Sites where resettlements took place
In the Liikavaara expansion project in Sweden, where construction began in 2022, deals were signed with all inhabitants in Liikavaara and Sakajärvi villages and for impacted inhabitants in Laurajärvi.
Evaluations of safety zones and disturbance zones for vibrations, falling rocks, air impacts, dust and noise were conducted. The studies concluded that the housing and living environments in Sakajärvi, Liikavaara and parts of Laurajärvi were unacceptable due to the operations at the Aitik mine and the planned Liikavaara project. As a result, around 60 permanent residents of the villages signed deals and the majority had already moved to new locations and houses built by Boliden by the end of 2022.
The residents were offered two different solutions. The first option entailed Boliden offering a replacement plot and a new house with similar functionality, while the second entails Boliden purchasing the property, valuing it as if the house was located near to the city of Gällivare and with a 25% bonus.
All of Boliden’s present operations, both mines and smelters, have environmental closure plans, which have been approved by the authorities.

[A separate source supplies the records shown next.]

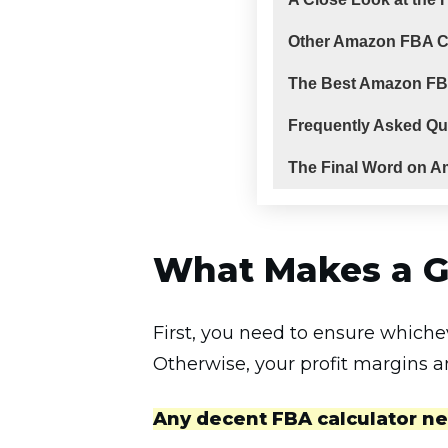
Other Amazon FBA Ca
The Best Amazon FB
Frequently Asked Qu
The Final Word on A
What Makes a G
First, you need to ensure whiche
Otherwise, your profit margins a
Any decent FBA calculator ne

In 2022, we worked actively on the reclamation of former mine sites. At the end of the year, a total of SEK 7,040 (6,472) m was set aside for the reclamation of mining areas and smelters.
Communities adjacent to mining operations may be concerned about the hazards and risks caused by the operations. For Boliden, effective emergency management is essential to protect people, the environment and its operations. Every Business Unit has its own local emergency management plan, including routines for crisis management, which are reviewed and practiced regularly. If risks to external stakeholders are significant, the emergency management plan is prepared in collaboration with potentially affected stakeholders. Our emergency preparedness procedures have worked satisfactorily and led to the minimization of damage to people, property and the environment.